Spain - Political background



Present-day Spanish language, law, and religion date from the Roman conquest, which began in the second century BC , and lasted until the fifth century AD , with the invasion of the Visigoths. The arrival of the Moors in 711 AD brought an end to Visigoth power, and it was not until 1492 that the Moors were driven out. By 1512, the unification of present-day Spain was complete.

During the sixteenth century, Spain was the most powerful of the European nations, due largely to the immense wealth derived from its colonial expansion into the Americas. The defeat of the Spanish Armada by the British in 1588 was the beginning of a steady decline of Spanish influence in Europe. The nineteenth century brought with it the revolt and subsequent independence of most of Spain's colonies.

The twentieth century saw no great improvement in Spain's fortunes. In 1931 a democratic republic was established. In 1936 the Army, led by General Fransisco Franco y Bahamonde revolted against the republic. A bloody civil war lasted until 1939 when Franco's Nationalist forces defeated the Loyalist forces. The Nationalist victory in 1939 swept into power General Franco, who established an authoritarian government which severely restricted individual liberties and repressed any challenge to its power. General Franco died in November 1975 and was succeeded by King Juan Carlos. A new and more liberal council of ministers was formed and restrictions on political activity were lifted, but long pent-up pressures and frustration at the pace of reforms led to widespread demonstrations. In July 1976 Prime Minister Carlos Arias Navarro, who had been appointed by General Franco, resigned at the king's request, and was replaced by Adolfo Suárez González. Political reforms then proceeded rapidly, including the establishment of a bicameral legislature.

General elections in October 1982 brought decisive victory to the Partido Socialista Obrero Español (PSOE—Socialist Workers' Party) and to the party's leader Felipe González Márquez.
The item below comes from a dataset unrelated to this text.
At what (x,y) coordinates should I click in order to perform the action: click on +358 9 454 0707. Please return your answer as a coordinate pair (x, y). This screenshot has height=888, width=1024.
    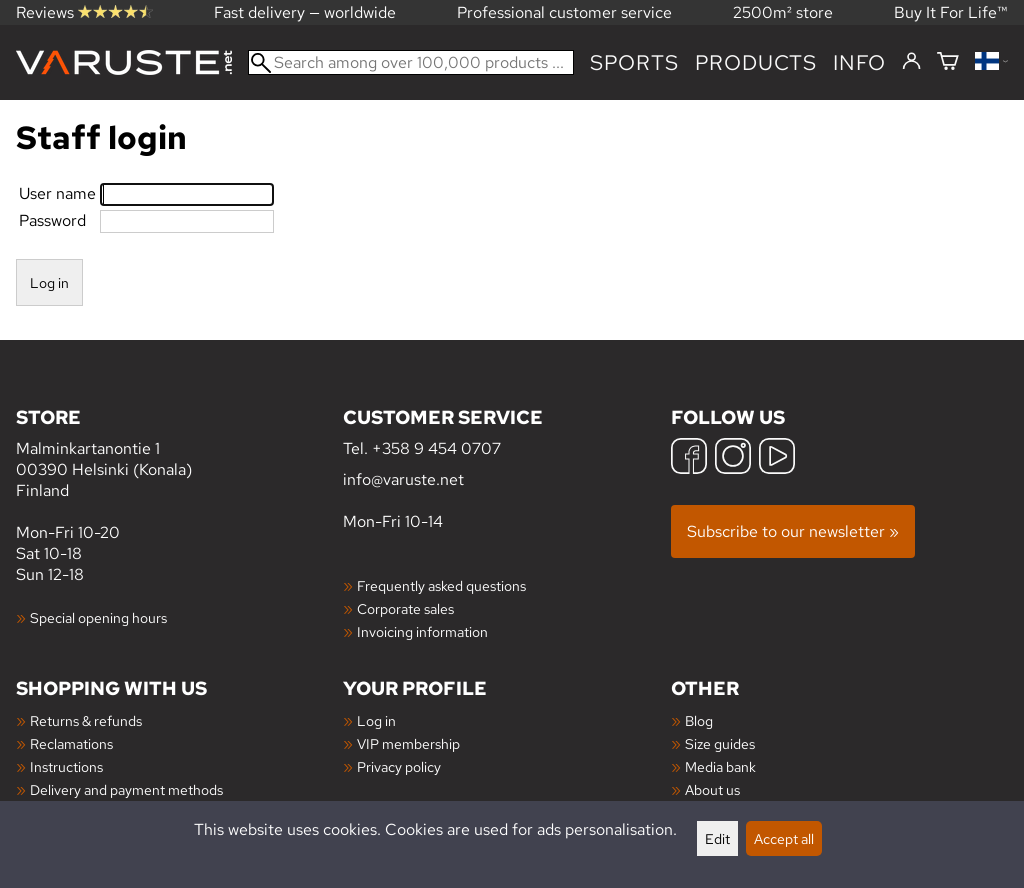
    Looking at the image, I should click on (436, 448).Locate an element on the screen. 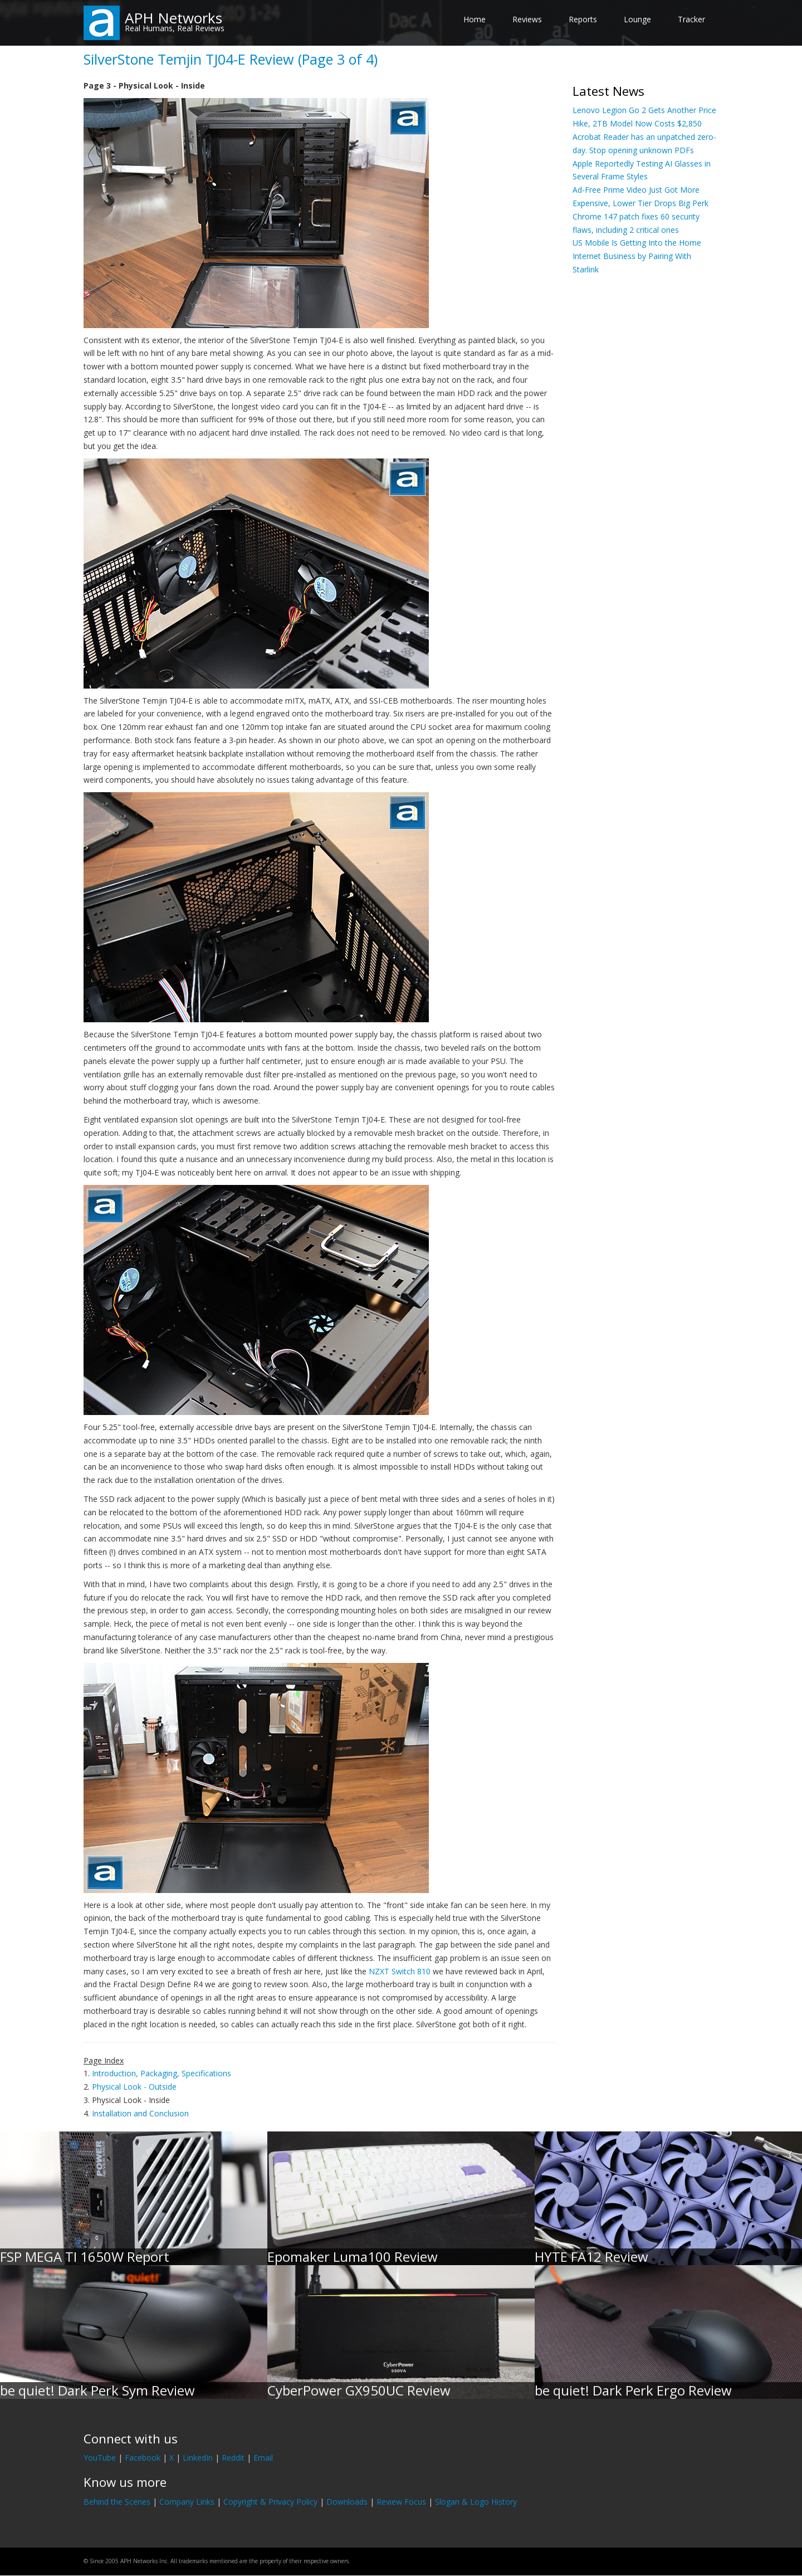 Image resolution: width=802 pixels, height=2576 pixels. YouTube is located at coordinates (100, 2457). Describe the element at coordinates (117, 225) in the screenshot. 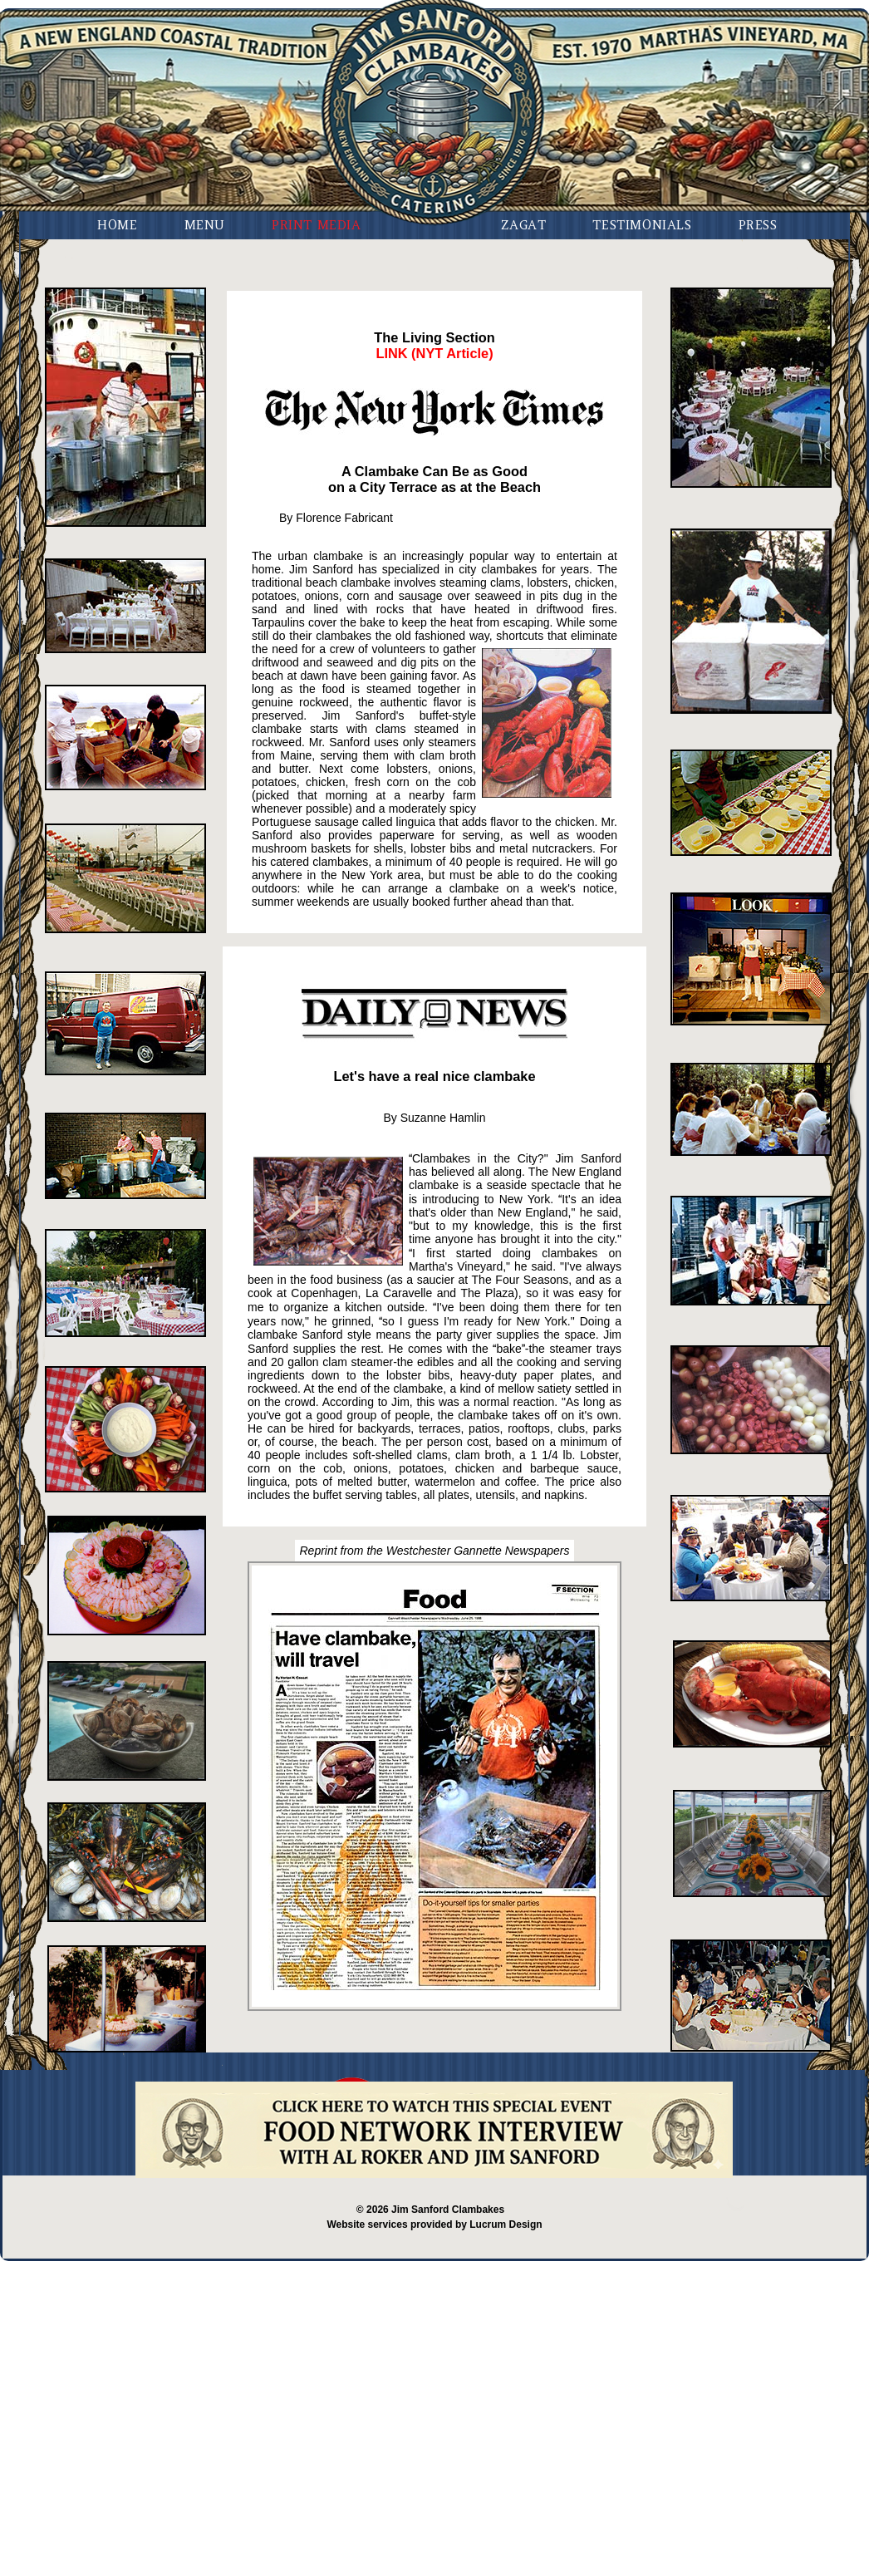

Despite gradual but continual erosion of support over the years, González and the PSOE remained in power throughout the 1980s and early 1990s. It was during González's tenure that Spain faced a range of controversial issues, and it is due in part to these factors that the popularity of the government suffered. Economic rationalization met with bitter opposition from trade unions, education reform met with resistance from the public, and Spain's continued membership in the North Atlantic Treaty Organization (NATO) was the source of large-scale public demonstrations. Despite these obstacles, economic rationalization did take place, paving the way for Spain's full membership in the EU; education reform went forward; and Spain remained a full member of NATO after a general referendum on the question in March 1986. In the early 1990s, the government was rocked by a series of financial scandals involving family members of some government officials. Following an eruption of even more scandalous allegations concerning the PSOE's financing, early elections were called for 6 June 1993. The PSOE was once again returned to office, but for the first time lost its majority in the Cortes Generales (National Assembly). By 1996, Spanish voters had put the conservative Popular Party (PP) in power, with José María Aznar as head of government. Unknown outside conservative circles, Aznar ruled the country during a prosperous time. While his party lacked a majority, and had to broker agreements with minority parties to rule, the country was taking a decisive turn to conservatism. In March 2000, the PP obtained a resounding victory, capturing a majority of seats in the Congress of Deputies. With an absolute majority, the PP didn't need help from any party to govern.

Under the 1978 Constitution, Spain is a hereditary monarchy and the king is head of state. The king appoints the president of the government (prime minister) and the council of ministers on the prime minister's recommendation. Legislative authority is vested in the Cortes Generales, which consists of the 350-seat Congreso de los Diputados (Congress of Deputies), elected by proportional representation; and the Senado (Senate), comprised of 208 directly elected members and 51 regional representatives. Both houses are elected by universal adult suffrage to four-year terms, subject to dissolution.